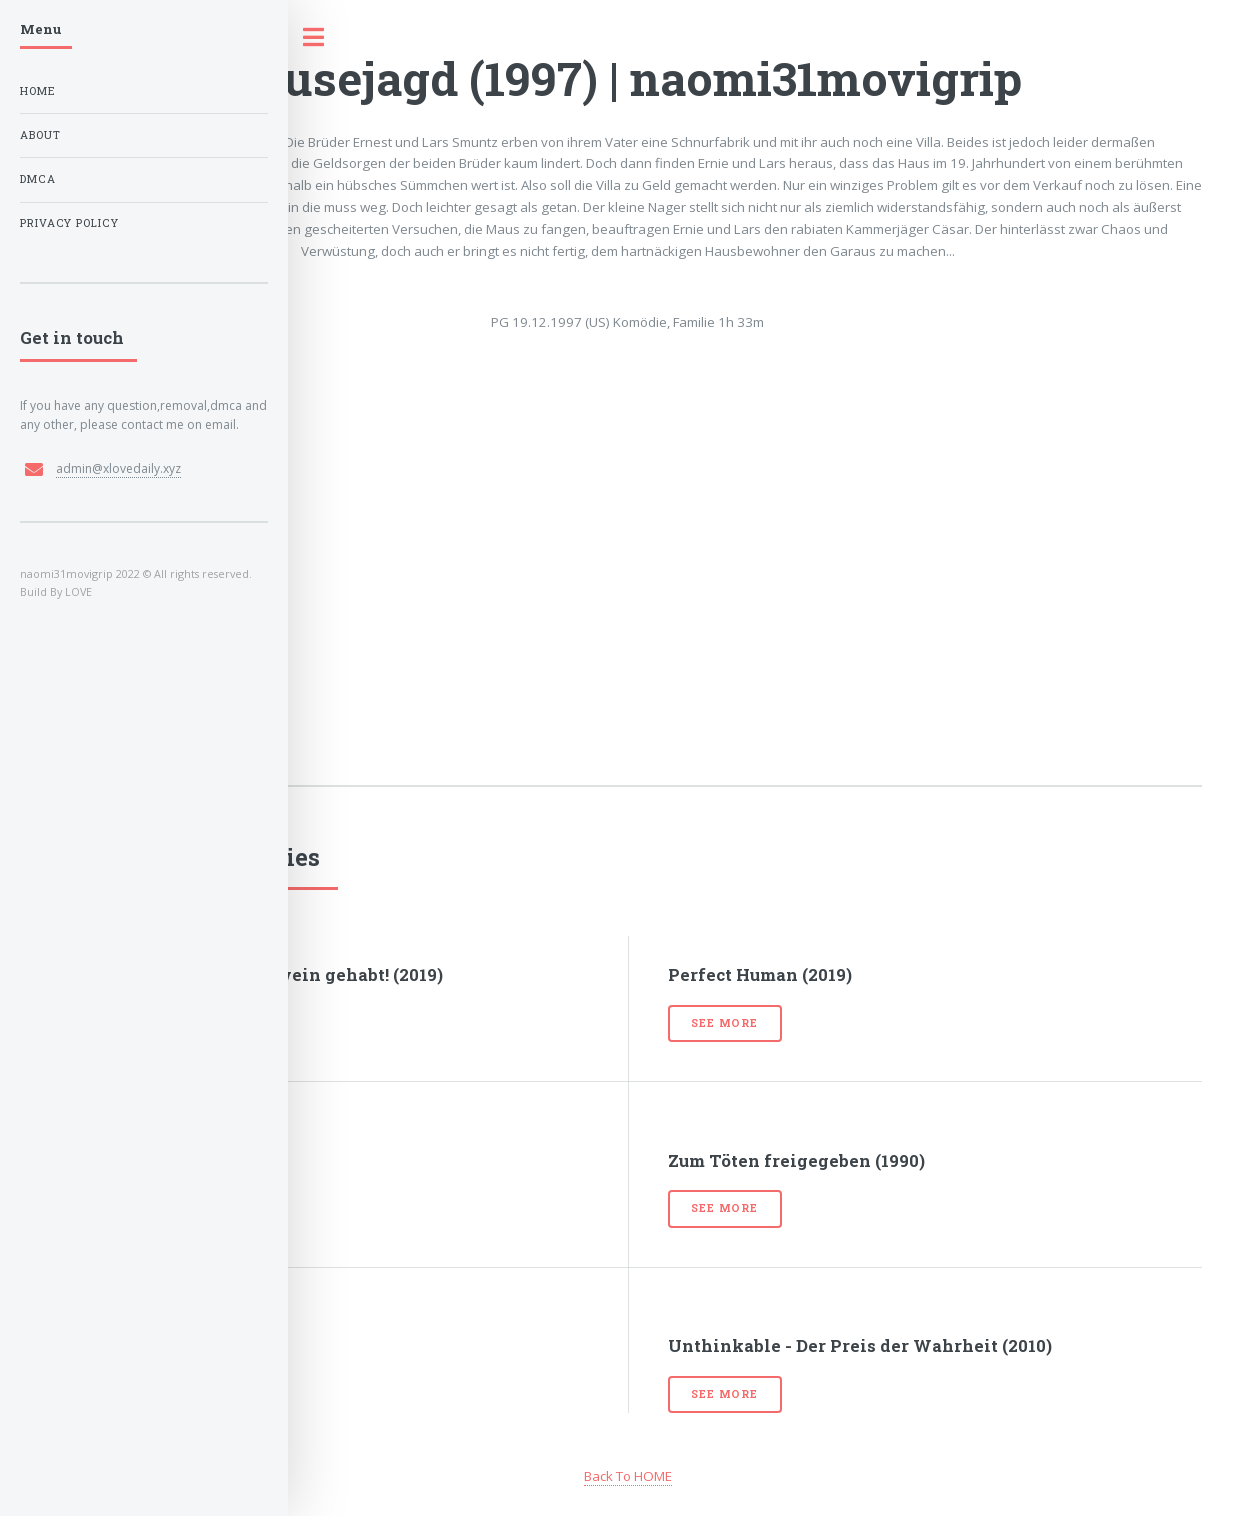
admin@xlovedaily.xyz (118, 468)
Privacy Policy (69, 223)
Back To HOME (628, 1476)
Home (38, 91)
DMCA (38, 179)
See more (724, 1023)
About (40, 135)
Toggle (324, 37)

ACTIVITY: Each line of the material is to be output exactly. Images are not part of the expected output.

ANSWER TO THIS PROBLEM:
admin@xlovedaily.xyz (118, 468)
Privacy Policy (69, 223)
Back To HOME (628, 1476)
Home (38, 91)
DMCA (38, 179)
See more (724, 1023)
About (40, 135)
Toggle (324, 37)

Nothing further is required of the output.